=== Section Start ===
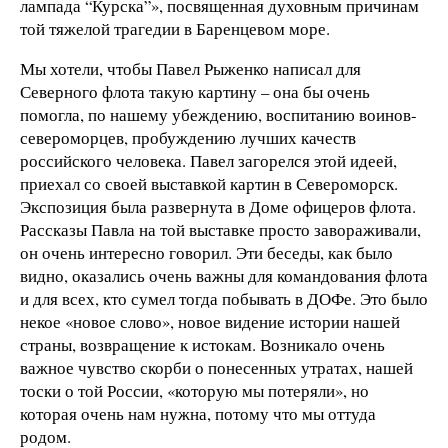
лампада “Курска”», посвященная духовным причинам
той тяжелой трагедии в Баренцевом море.
Мы хотели, чтобы Павел Рыженко написал для
Северного флота такую картину – она бы очень
помогла, по нашему убеждению, воспитанию воинов-
североморцев, пробуждению лучших качеств
российского человека. Павел загорелся этой идеей,
приехал со своей выставкой картин в Североморск.
Экспозиция была развернута в Доме офицеров флота.
Рассказы Павла на той выставке просто завораживали,
он очень интересно говорил. Эти беседы, как было
видно, оказались очень важны для командования флота
и для всех, кто сумел тогда побывать в ДОФе. Это было
некое «новое слово», новое видение истории нашей
страны, возвращение к истокам. Возникало очень
важное чувство скорби о понесенных утратах, нашей
тоски о той России, «которую мы потеряли», но
которая очень нам нужна, потому что мы оттуда
родом.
=== Section End ===
Prompt: Return only those lines that run from the one containing "российского человека. Павел" through the end of the entries, keeping each exactly as written.

Task solution:
российского человека. Павел загорелся этой идеей,
приехал со своей выставкой картин в Североморск.
Экспозиция была развернута в Доме офицеров флота.
Рассказы Павла на той выставке просто завораживали,
он очень интересно говорил. Эти беседы, как было
видно, оказались очень важны для командования флота
и для всех, кто сумел тогда побывать в ДОФе. Это было
некое «новое слово», новое видение истории нашей
страны, возвращение к истокам. Возникало очень
важное чувство скорби о понесенных утратах, нашей
тоски о той России, «которую мы потеряли», но
которая очень нам нужна, потому что мы оттуда
родом.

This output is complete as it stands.